Trends in Personalized Cancer Diagnostics with Highly Sensitive Digital PCR

Personalized cancer diagnostics tests, known as molecular diagnostics, are genetic tests that can be performed to determine whether patients have an inherited or acquired gene mutation associated with cancer. Cancer is one of the most common forms of disease caused by gene mutations.

Testing for inherited gene mutations can help catch early cases and establish risk profiles, leading to better healthcare outcomes. For example, in breast cancer, doctors can order molecular tests to investigate for specific inherited mutations in the BRCA1 and BRCA2 genes, which may increase the patient's risk of breast and ovarian cancer.

Acquired gene mutations, such as the EGFR mutation common in lung cancers caused by air pollution, can be tested similarly. A patient can then start therapy as soon as possible, obtain the optimal personalized treatment based on the test results, and continuously monitor treatment.

Why Digital PCR?

Digital PCR is an advanced DNA amplification technology that has enabled new trends in personalized cancer diagnostics. The unique ability to look at multiple genetic targets at very high sensitivity makes digital PCR an excellent platform for developing panel assays for diagnostic purposes. In this article, we will introduce three trending use cases in the form of an ecosystem of tests.

Digital PCR

Programs designed to promote the early screening of cancer demonstrably improve healthcare outcomes. Early cancer detection is especially important due to the nature of oncological diseases.

 

For example, one of the most common but aggressive forms of lung cancer, NSCLC, has a 63 percent chance of survival after five years if discovered while it is still localized, but this number drops to less than seven percent after five years if it had already spread into the brain or bones. It is an example where early detection is the only existing viable way to prevent deaths.

 

Digital PCR, with its high sensitivity, allows for the detection of cancerous cells or tumor DNA even in trace quantities contained in human blood samples. This technique is called liquid biopsy. By enabling cancer screening with a simple blood draw, more patients can opt for cancer screening during routine health checkups. It also removes the need for frequent physical biopsies, which can lead to stress for both doctors and patients, especially seniors that have difficulties with the recovery process.

 

Digital PCR, along with quantitative PCR and next-generation sequencing, are some of the promising technologies that are under development for enabling widespread liquid biopsy. An example is the Stilla Technologies multiplexed EGFR 6-color kit, which can look at up to 32 different mutations of the EGFR gene from a blood sample.
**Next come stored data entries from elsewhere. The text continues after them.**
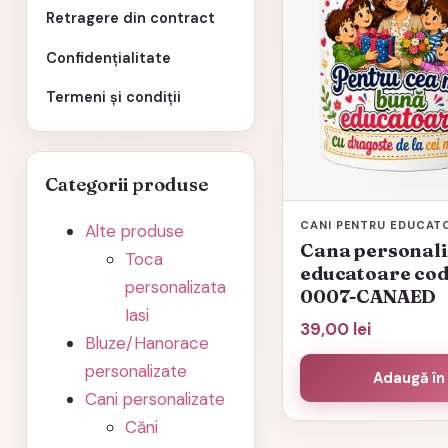
Retragere din contract
Confidențialitate
Termeni și condiții
Categorii produse
CANI PENTRU EDUCAT
Alte produse
Cana personali
Toca
educatoare cod
personalizata
0007-CANAED
Iasi
39,00
lei
Bluze/Hanorace
personalizate
Adaugă în
Cani personalizate
Căni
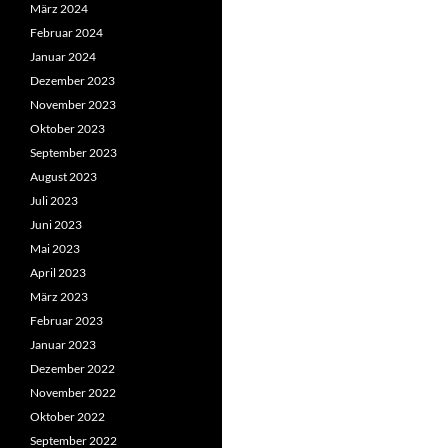
März 2024
Februar 2024
Januar 2024
Dezember 2023
November 2023
Oktober 2023
September 2023
August 2023
Juli 2023
Juni 2023
Mai 2023
April 2023
März 2023
Februar 2023
Januar 2023
Dezember 2022
November 2022
Oktober 2022
September 2022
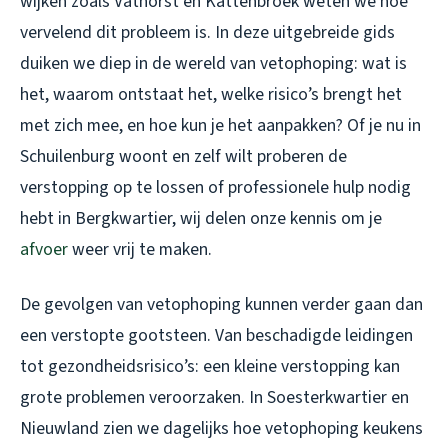
wijken zoals Vathorst en Kattenbroek weten we hoe
vervelend dit probleem is. In deze uitgebreide gids
duiken we diep in de wereld van vetophoping: wat is
het, waarom ontstaat het, welke risico’s brengt het
met zich mee, en hoe kun je het aanpakken? Of je nu in
Schuilenburg woont en zelf wilt proberen de
verstopping op te lossen of professionele hulp nodig
hebt in Bergkwartier, wij delen onze kennis om je
afvoer
weer vrij te maken.
De gevolgen van vetophoping kunnen verder gaan dan
een verstopte gootsteen. Van beschadigde leidingen
tot gezondheidsrisico’s: een kleine verstopping kan
grote problemen veroorzaken. In Soesterkwartier en
Nieuwland zien we dagelijks hoe vetophoping keukens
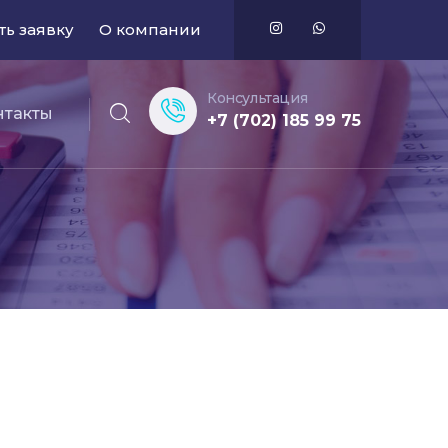
ть заявку
О компании
Консультация
нтакты
+7 (702) 185 99 75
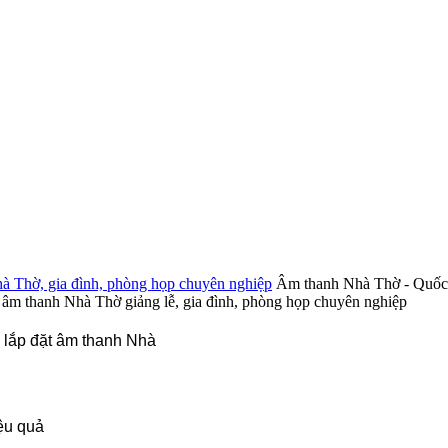
Âm thanh Nhà Thờ - Quốc T
 âm thanh Nhà Thờ giảng lễ, gia đình, phòng họp chuyên nghiệp
 lắp đặt âm thanh Nhà
iệu quả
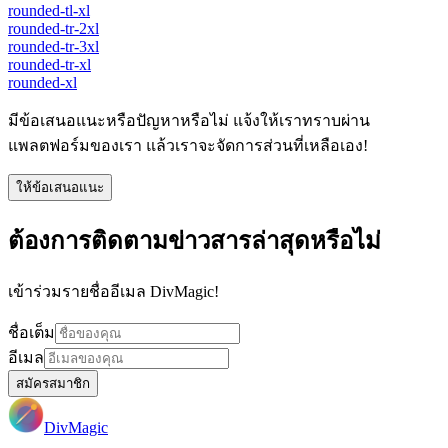
rounded-tl-xl
rounded-tr-2xl
rounded-tr-3xl
rounded-tr-xl
rounded-xl
มีข้อเสนอแนะหรือปัญหาหรือไม่ แจ้งให้เราทราบผ่าน
แพลตฟอร์มของเรา แล้วเราจะจัดการส่วนที่เหลือเอง!
ให้ข้อเสนอแนะ
ต้องการติดตามข่าวสารล่าสุดหรือไม่
เข้าร่วมรายชื่ออีเมล DivMagic!
ชื่อเต็ม
อีเมล
สมัครสมาชิก
DivMagic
Modern precision therapeutics such as immunotherapies and molecular-targeted therapies, often target specific genetic mutations. They work by changing or preventing the pathways these mutations take to create tumors.

 

As such, these drugs will only work for patients with a subset of mutations, such as deletions or insertions of genetic material. The FDA approves companion diagnostics, which are tests that must be taken and confirmed for these therapeutics to be offered as treatment.

 

The ability to multiplex and give accurate diagnostics makes Digital PCR a great potential solution for drug manufacturers looking for companion diagnostics tests for their drugs. Currently, liquid biopsy companion diagnostics is in its early stages. The first approval was Roche’s “cobas” quantitative PCR test, which was approved in 2016. Since then, several high-profile NGS laboratory tests from Foundation One and Guardant have been approved.

 

No digital PCR-based companion diagnostics has been approved yet. A list of ongoing clinical trials using digital PCR as a diagnostic or as confirmation technique is presently underway.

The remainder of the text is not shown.